President Joe Biden’s re-election campaign has a major disadvantage. With no pandemic, Biden can no longer campaign from his basement and instead have to navigate the real world, which is filled with all kinds of hazards. Rogue sand bags, stairs, and bicycle pedals all threaten to trip up the president at any moment.
It sounds absurd, but Operation Don’t Let Biden Fall is a “critical project” for Team Biden, Axios reports. Surrogates for the president have publicly brushed away concern about Biden’s age as a right-wing conspiracy, but the campaign is well aware that there is a serious problem. Two-thirds of voters say that they are concerned that Biden doesn’t have the “necessary” physical and mental health to serve as president —and that’s an evaluation that goes beyond the number of birthdays Biden has celebrated (eighty!). Democrats have expressed that they are “terrified” that Biden will suffer a bad fall right before the November 2024 election, cementing the idea that he cannot handle the rigors of the job.
To that end, the president has been doing physical therapy — “proprioceptive maintenance maneuvers,” to be precise — for the past two years to help improve his balance. Call it Biden Boot Camp. He also wears sneakers more often since falling during a commencement address at the Air Force Academy, inching closer and closer to Senator John Fetterman’s manner of professional dress. And he is using the short stairs to board Air Force One. I think it would be more fun to just put him on a hydraulic lift, but I suppose that might be more work for the fine fellows at Joint Base Andrews. Might I also suggest Biden don a helmet when exiting Marine One, lest he lose any more crucial brain cells.

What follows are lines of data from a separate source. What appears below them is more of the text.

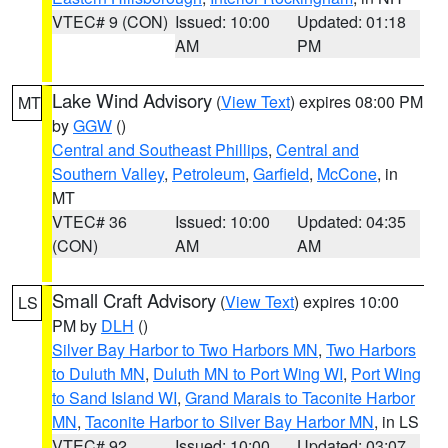
VTEC# 9 (CON)
Issued: 10:00
Updated: 01:18
AM
PM
Lake Wind Advisory
(
View Text
) expires 08:00 PM
MT
by
GGW
()
Central and Southeast Phillips
,
Central and
Southern Valley
,
Petroleum
,
Garfield
,
McCone
, in
MT
VTEC# 36
Issued: 10:00
Updated: 04:35
(CON)
AM
AM
Small Craft Advisory
(
View Text
) expires 10:00
LS
PM by
DLH
()
Silver Bay Harbor to Two Harbors MN
,
Two Harbors
to Duluth MN
,
Duluth MN to Port Wing WI
,
Port Wing
to Sand Island WI
,
Grand Marais to Taconite Harbor
MN
,
Taconite Harbor to Silver Bay Harbor MN
, in LS
VTEC# 92
Issued: 10:00
Updated: 03:07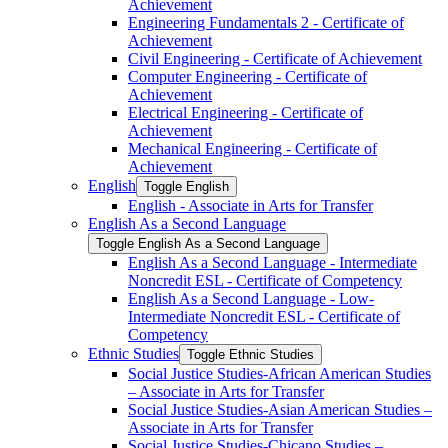
Achievement
Engineering Fundamentals 2 -​ Certificate of
Achievement
Civil Engineering -​ Certificate of Achievement
Computer Engineering -​ Certificate of
Achievement
Electrical Engineering -​ Certificate of
Achievement
Mechanical Engineering -​ Certificate of
Achievement
English
Toggle English
English -​ Associate in Arts for Transfer
English As a Second Language
Toggle English As a Second Language
English As a Second Language -​ Intermediate
Noncredit ESL -​ Certificate of Competency
English As a Second Language -​ Low-​
Intermediate Noncredit ESL -​ Certificate of
Competency
Ethnic Studies
Toggle Ethnic Studies
Social Justice Studies-​African American Studies
– Associate in Arts for Transfer
Social Justice Studies-​Asian American Studies –
Associate in Arts for Transfer
Social Justice Studies-​Chicano Studies –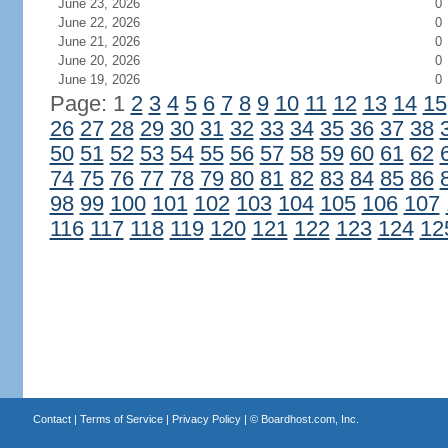
June 23, 2026
0
June 22, 2026
0
June 21, 2026
0
June 20, 2026
0
June 19, 2026
0
Page: 1
2
3
4
5
6
7
8
9
10
11
12
13
14
15
26
27
28
29
30
31
32
33
34
35
36
37
38
50
51
52
53
54
55
56
57
58
59
60
61
62
74
75
76
77
78
79
80
81
82
83
84
85
86
98
99
100
101
102
103
104
105
106
107
116
117
118
119
120
121
122
123
124
12
Contact
|
Terms of Service
|
Privacy Policy
| ©
Boardhost.com, Inc.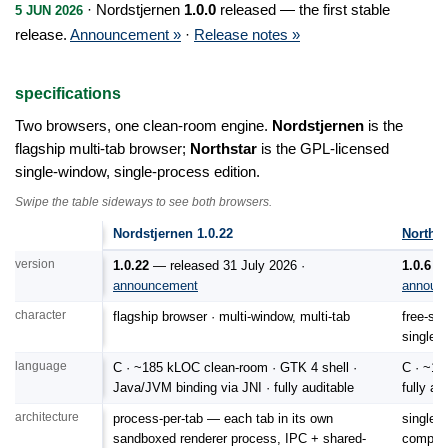
· Nordstjernen
1.0.0
released — the first stable
5 JUN 2026
release.
Announcement »
·
Release notes »
specifications
Two browsers, one clean-room engine.
Nordstjernen
is the
flagship multi-tab browser;
Northstar
is the GPL-licensed
single-window, single-process edition.
Swipe the table sideways to see both browsers.
Technical specifications: Nordstjernen 1.0.22 compared with Northstar 1.0.
Nordstjernen 1.0.22
Northst
version
1.0.22
— released 31 July 2026 ·
1.0.6
— 
announcement
announ
character
flagship browser · multi-window, multi-tab
free-sof
single 
language
C · ~185 kLOC clean-room · GTK 4 shell ·
C · ~14
Java/JVM binding via JNI · fully auditable
fully au
architecture
process-per-tab — each tab in its own
single 
sandboxed renderer process, IPC + shared-
compact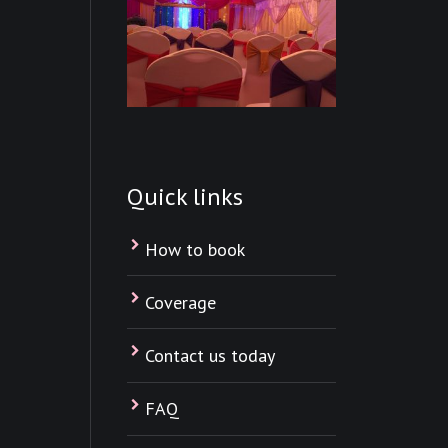
Quick links
How to book
Coverage
Contact us today
FAQ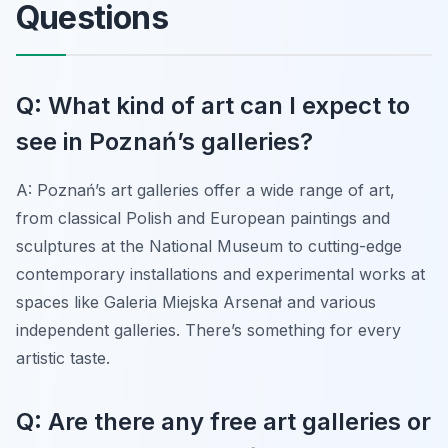
Questions
Q: What kind of art can I expect to
see in Poznań’s galleries?
A: Poznań’s art galleries offer a wide range of art,
from classical Polish and European paintings and
sculptures at the National Museum to cutting-edge
contemporary installations and experimental works at
spaces like Galeria Miejska Arsenał and various
independent galleries. There’s something for every
artistic taste.
Q: Are there any free art galleries or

Alas, not long after the Axios report was published, another video emerged of Biden struggling to descend the steps from Air Force One before heading to the UAW picket line. Any female-identifying person who has walked down a flight of stairs while in high heels will recognize the stiff-legged step-down and terrified grip of the railing. Even a Krassenstein brother had a difficult time spinning the moment, referring to it as “barely a stumble.”
Some Democrats have privately blamed Biden’s advance team for his struggles, but I actually feel bad for them. Ensuring Biden knows where to go after leaving the lectern at FEMA headquarters must be as frustrating and futile as trying to teach your grandparents how to text with emojis.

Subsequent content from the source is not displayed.